Requirement ->
Your answer must be every line of the data that contains "votre".

────────

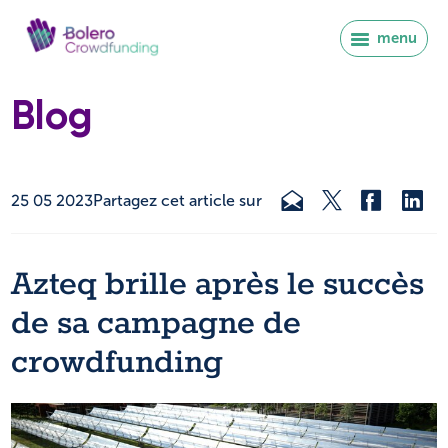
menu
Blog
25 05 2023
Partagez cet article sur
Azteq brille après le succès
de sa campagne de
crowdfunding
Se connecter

────────

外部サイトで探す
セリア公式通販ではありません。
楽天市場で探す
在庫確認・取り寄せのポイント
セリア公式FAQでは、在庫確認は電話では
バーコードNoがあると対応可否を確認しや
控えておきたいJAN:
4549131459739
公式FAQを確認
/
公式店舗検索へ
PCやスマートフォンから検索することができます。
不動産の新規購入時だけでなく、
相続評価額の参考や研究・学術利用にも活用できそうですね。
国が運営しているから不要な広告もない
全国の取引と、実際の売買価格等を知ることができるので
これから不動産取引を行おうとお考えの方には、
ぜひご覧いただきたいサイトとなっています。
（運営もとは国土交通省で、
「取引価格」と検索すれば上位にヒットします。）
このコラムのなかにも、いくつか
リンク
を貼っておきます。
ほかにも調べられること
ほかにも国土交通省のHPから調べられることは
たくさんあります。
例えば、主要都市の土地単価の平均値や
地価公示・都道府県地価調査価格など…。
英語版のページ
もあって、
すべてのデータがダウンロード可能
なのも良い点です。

────────

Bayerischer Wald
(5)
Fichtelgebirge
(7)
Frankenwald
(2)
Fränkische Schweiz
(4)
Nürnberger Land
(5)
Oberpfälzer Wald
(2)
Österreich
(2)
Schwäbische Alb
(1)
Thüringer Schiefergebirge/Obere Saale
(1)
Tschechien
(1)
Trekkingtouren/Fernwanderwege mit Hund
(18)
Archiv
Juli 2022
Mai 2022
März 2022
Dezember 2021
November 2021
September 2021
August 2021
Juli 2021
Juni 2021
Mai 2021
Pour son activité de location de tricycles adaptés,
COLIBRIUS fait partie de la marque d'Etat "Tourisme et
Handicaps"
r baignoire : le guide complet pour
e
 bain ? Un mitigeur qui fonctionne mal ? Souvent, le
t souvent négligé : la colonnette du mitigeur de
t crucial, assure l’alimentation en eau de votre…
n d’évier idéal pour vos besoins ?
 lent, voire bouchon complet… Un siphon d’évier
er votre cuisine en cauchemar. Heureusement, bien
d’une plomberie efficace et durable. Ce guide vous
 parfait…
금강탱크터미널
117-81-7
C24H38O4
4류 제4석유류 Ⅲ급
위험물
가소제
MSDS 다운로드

────────

Solution to this problem ->
t crucial, assure l’alimentation en eau de votre…
er votre cuisine en cauchemar. Heureusement, bien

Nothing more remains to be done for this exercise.